Arte Ref: Em alguns de seus trabalhos vemos títulos que podem acrescentar diferentes visões sobre estes. Qual a função da palavra em sua produção?
Daniel Lie: Antes de tudo meu objetivo é criar algo que está na linguagem das artes visuais e isso engloba a experiência, a imagem, estética, sensações, memórias, etc. Muito do que vou falar aqui faz parte das minhas pesquisas e visões, elas não são de forma alguma totalitárias para o entendimento do trabalho. Se alguém tem um contato com o que eu faço e tem algum tipo de relação, isso para mim já é o objetivo alcançado. Por tanto, a relação com a palavra, muitas das vezes, vem como um nome próprio da obra, ou como uma palavra para levar a leitura em outra direção.

AR: Como a experimentação é vista por você e qual a contribuição dela para suas obras?
DL: A experimentação é essencial. Vejo hoje minha produção em grupos, faço uma série de obras que pertencem a mesma família, por aproximadamente dois anos, e depois paro de fazer esse trabalho. Foi assim com os desenhos que realizava na faculdade, esculturas de madeira que fiz em 2010, performances com vídeo e luz nos espaços que aconteciam na Voodoohop (coletivo que faço parte). Todos esses começaram de uma forma descontraída, com o passar do tempo foram tomando corpos e significados.

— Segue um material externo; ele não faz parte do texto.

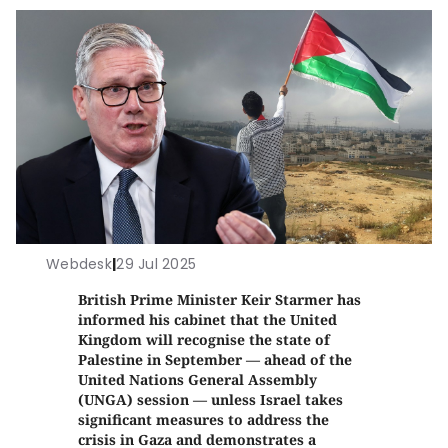
Webdesk
|
29 Jul 2025
British Prime Minister Keir Starmer has
informed his cabinet that the United
Kingdom will recognise the state of
Palestine in September — ahead of the
United Nations General Assembly
(UNGA) session — unless Israel takes
significant measures to address the
crisis in Gaza and demonstrates a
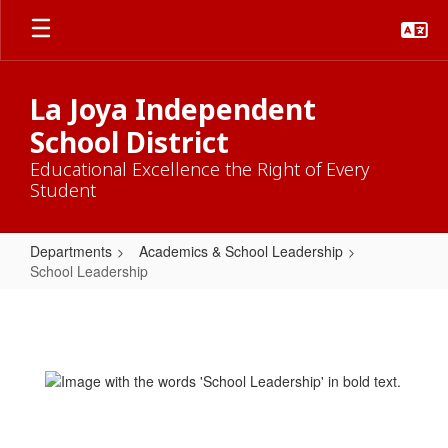
Skip
to
main
content
La Joya Independent
School District
Educational Excellence the Right of Every
Student
Departments
Academics & School Leadership
School Leadership
School
Leadership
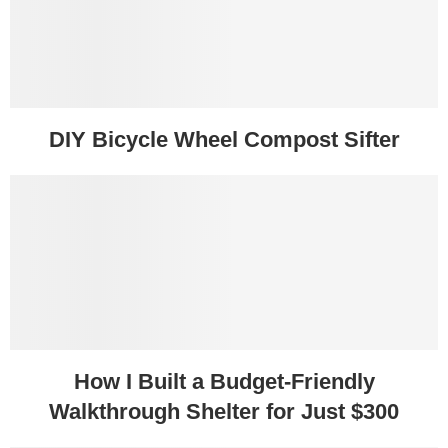
DIY Bicycle Wheel Compost Sifter
How I Built a Budget-Friendly
Walkthrough Shelter for Just $300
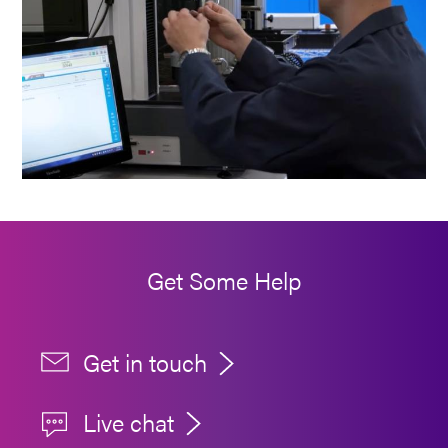
Get Some Help
Get in touch
Live chat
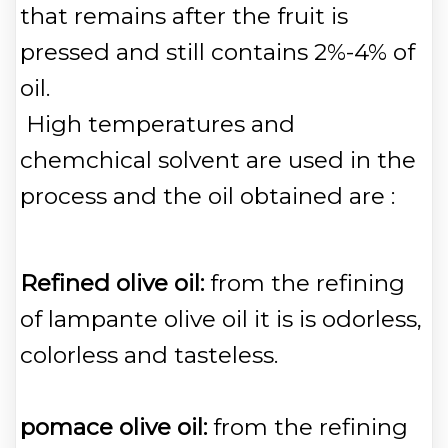
that remains after the fruit is
pressed and still contains 2%-4% of
oil.
High temperatures and
chemchical solvent are used in the
process and the oil obtained are :
Refined olive oil:
from the refining
of lampante olive oil it is is odorless,
colorless and tasteless.
pomace olive oil:
from the refining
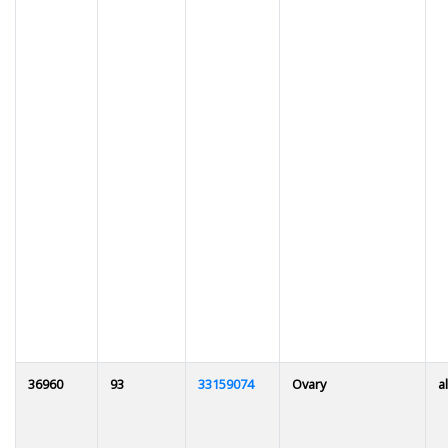
36960
93
33159074
Ovary
al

AR: As cores são um forte elemento no seu trabalho, como você as escolhe? É em vista de uma construção apenas estética ou também de significado?

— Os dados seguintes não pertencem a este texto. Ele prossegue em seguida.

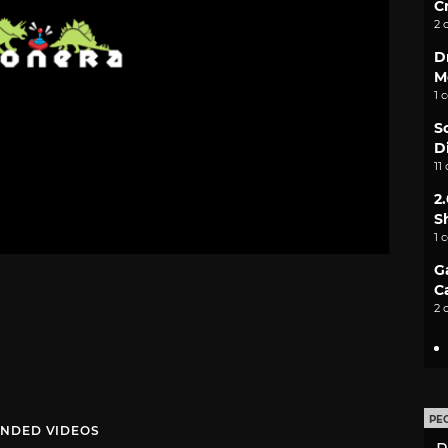
C
2 
D
M
1 
S
D
11
2
S
1 
G
C
2 
PE
NDED VIDEOS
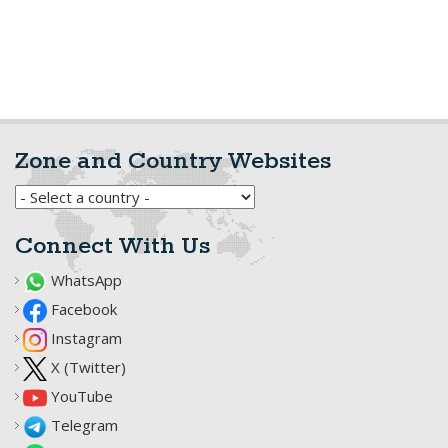
Zone and Country Websites
Connect With Us
WhatsApp
Facebook
Instagram
X (Twitter)
YouTube
Telegram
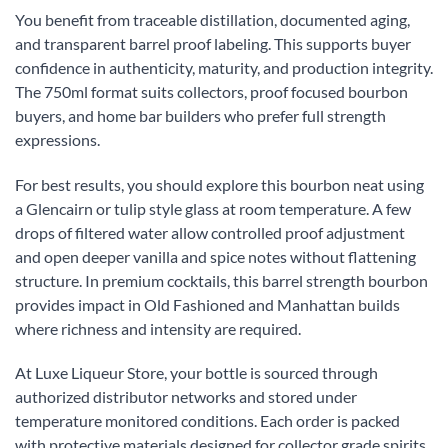
You benefit from traceable distillation, documented aging,
and transparent barrel proof labeling. This supports buyer
confidence in authenticity, maturity, and production integrity.
The 750ml format suits collectors, proof focused bourbon
buyers, and home bar builders who prefer full strength
expressions.
For best results, you should explore this bourbon neat using
a Glencairn or tulip style glass at room temperature. A few
drops of filtered water allow controlled proof adjustment
and open deeper vanilla and spice notes without flattening
structure. In premium cocktails, this barrel strength bourbon
provides impact in Old Fashioned and Manhattan builds
where richness and intensity are required.
At Luxe Liqueur Store, your bottle is sourced through
authorized distributor networks and stored under
temperature monitored conditions. Each order is packed
with protective materials designed for collector grade spirits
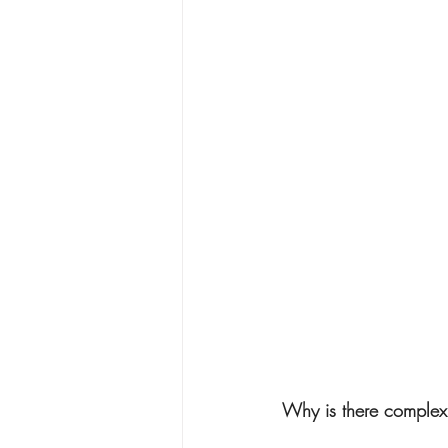
Why is there complex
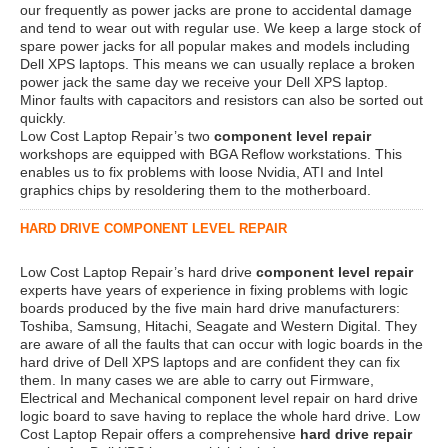
our frequently as power jacks are prone to accidental damage
and tend to wear out with regular use. We keep a large stock of
spare power jacks for all popular makes and models including
Dell XPS laptops. This means we can usually replace a broken
power jack the same day we receive your Dell XPS laptop.
Minor faults with capacitors and resistors can also be sorted out
quickly.
Low Cost Laptop Repair’s two
component level repair
workshops are equipped with BGA Reflow workstations. This
enables us to fix problems with loose Nvidia, ATI and Intel
graphics chips by resoldering them to the motherboard.
HARD DRIVE COMPONENT LEVEL REPAIR
Low Cost Laptop Repair’s hard drive
component level repair
experts have years of experience in fixing problems with logic
boards produced by the five main hard drive manufacturers:
Toshiba, Samsung, Hitachi, Seagate and Western Digital. They
are aware of all the faults that can occur with logic boards in the
hard drive of Dell XPS laptops and are confident they can fix
them. In many cases we are able to carry out Firmware,
Electrical and Mechanical component level repair on hard drive
logic board to save having to replace the whole hard drive. Low
Cost Laptop Repair offers a comprehensive
hard drive repair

DL: A cor depende muito de cada trabalho, ela vem como um elemento essencial, não estaria lá se não fosse absolutamente necessária. Consequentemente, elas entram com o significado estético – seja para realçar, destacar ou apresentar algo – ou como simbologia – seja um referencial a um universo pop, significados místicos ou a cor das coisas como elas são.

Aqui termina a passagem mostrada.